Depuis 6 mois, Kira a quitté son pays ravagé par la guerre. Du haut de ses 18 ans, cette jeune réfugiée ukrainienne porte un message. Un message d’espoir pour son pays envahi par la Russie depuis le 20 février. Pour Circonflex mag elle raconte son parcours, ses aspirations après la guerre et l’espoir, un jour, de retourner chez elle.
Il y a des histoires qu’il n’est pas simple de raconter. Des mots qui, dans la bouche d’une jeune fille de 18 ans, ne devraient pas exister. D’une voix tremblante, elle se lance « On ne voulait pas croire ce qui allait arriver ».
Quelques mois plus tôt, Kira avait entamé une année de césure et commencé un travail de modèle. « C’était la plus belle année de ma vie » se souvientelle. Originaire de Kiev, la jeune étudiante arrivée à Lille pour poursuivre ses études interrompues par la guerre depuis le mois d’avril essaie de s’intégrer à cette nouvelle vie. Elle étudie les Lettres Modernes, elle aimerait devenir plus tard traductrice et participer activement au développement des sciences humaines et de la littérature en Ukraine.

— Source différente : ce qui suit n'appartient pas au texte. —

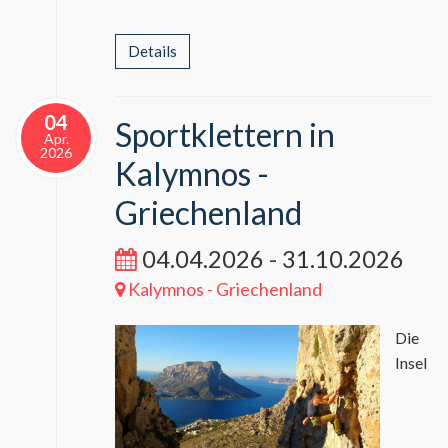
Details
04
Sportklettern in
Apr.
2026
Kalymnos -
Griechenland
04.04.2026 - 31.10.2026
Kalymnos - Griechenland
Die
Insel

« Venir en France a été la meilleure des décisions »
« Mon arrivée en France a été chaotique. J’ai tout d’abord dormi dans un hôtel puis dans un grand centre de réfugiés ukrainiens, en Picardie », raconte-t-elle, encore marquée par cette épreuve. Aujourd’hui, Kira réside dans un foyer d’étudiants et essaie tant bien que mal de reprendre une vie normale : « Venir en France a été la meilleure des décision ». Pourtant, au fond d’elle demeure un sentiment amer : « J’ai de la chance d’être ici. Après la guerre, je pourrai rentrer dans mon pays, forte de toute cette formation. Pourtant, je n’arrive pas à me sentir chez moi. ».

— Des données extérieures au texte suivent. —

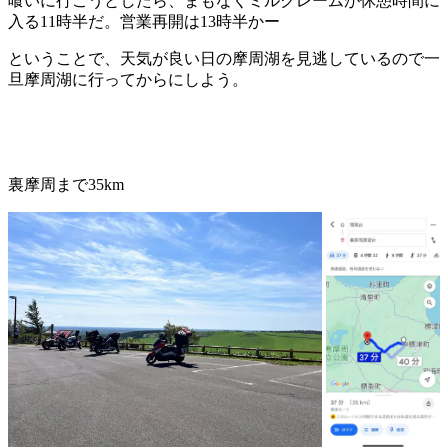
喰いに行こうとしたら、まもなくミルクレームが休憩時間に
入る11時半だ。営業再開は13時半かー
ということで、天気が良い日の摩周湖を見逃しているので一
旦摩周湖に行ってからにしよう。
裏摩周まで35km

La jeune femme garde un lien très fort avec sa famille restée sur place, mais elle est rongée par un sentiment de culpabilité : « c’est difficile de rester ici en sachant qu’eux sont là-bas ». D’autant plus que l’approche de l’hiver vient se greffer comme un poids aux conditions de vie des Ukrainiens « Je stresse beaucoup à l’idée que l’hiver arrive, à cause du problème de chauffage. J’essaye de ne pas trop y penser, sinon je panique et cela m’angoisse. »

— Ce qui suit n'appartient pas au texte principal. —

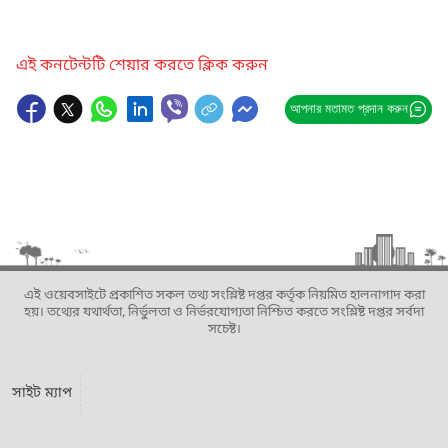
এই কনটেন্টটি শেয়ার করতে ক্লিক করুন
আপনার মতামত প্রদান করুন
এই ওয়েবসাইটে প্রকাশিত সকল তথ্য সংশ্লিষ্ট দপ্তর কর্তৃক নিয়মিত হালনাগাদ করা
হয়। তথ্যের যথার্থতা, নির্ভুলতা ও নির্ভরযোগ্যতা নিশ্চিত করতে সংশ্লিষ্ট দপ্তর সর্বদা
সচেষ্ট।
সাইট ম্যাপ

Par choix, à l’adolescence, Kira n’a plus voulu parler russe. Un acte de patriotisme. De résistance contre la Russie. « Après 300 ans de colonisation, et avec les évènements actuels, si une jeune fille comme moi continue à parler russe et non ukrainien, cela signifie qu’ «ils » ont gagné. D’ailleurs, depuis la déclaration de la guerre, nombreux sont ceux qui ont recommencé à parler ukrainien » La guerre, elle la connait bien, elle a grandi avec les conflits à répétitions :« chaque jour quand mon père m’emmenait à l’école, on entendait à la radio qu’il y avait des morts par dizaines ». À demi-mot, presque gênée, elle avoue même qu’elle et ses amis étaient devenus des « habitués » de la guerre.
« L’Ukraine se relèvera »
À Lille, Kira se bat pour la liberté de son pays, en participant à des rassemblements, des manifestations. A son échelle, elle lutte et résiste pour l’indépendance de son pays. « C’est à nous de faire changer les choses, aux jeunes du monde entier de se mobiliser. » Elle veut porter un message d’espoir pour toute une génération, parce qu’elle en est certaine, « l’Ukraine se relèvera, notre pays l’emportera »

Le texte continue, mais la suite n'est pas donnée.